- Work to be completed -
Reproduce the entire listing exactly. Leave the pictures out.

Data in this exercise Block Start

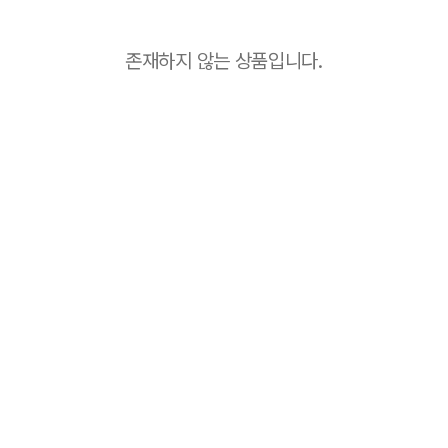
존재하지 않는 상품입니다.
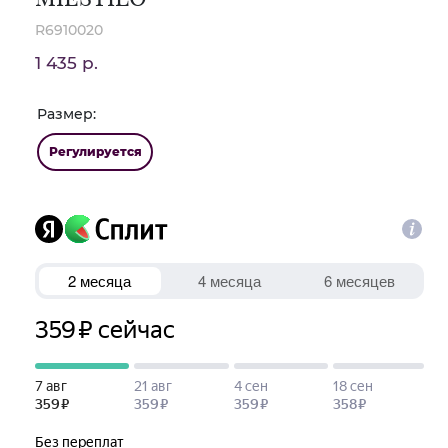
R6910020
1 435 р.
Размер:
Регулируется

Data in this exercise Block End

- Problem solution -
존재하지 않는 상품입니다.
R6910020
1 435 р.
Размер:
Регулируется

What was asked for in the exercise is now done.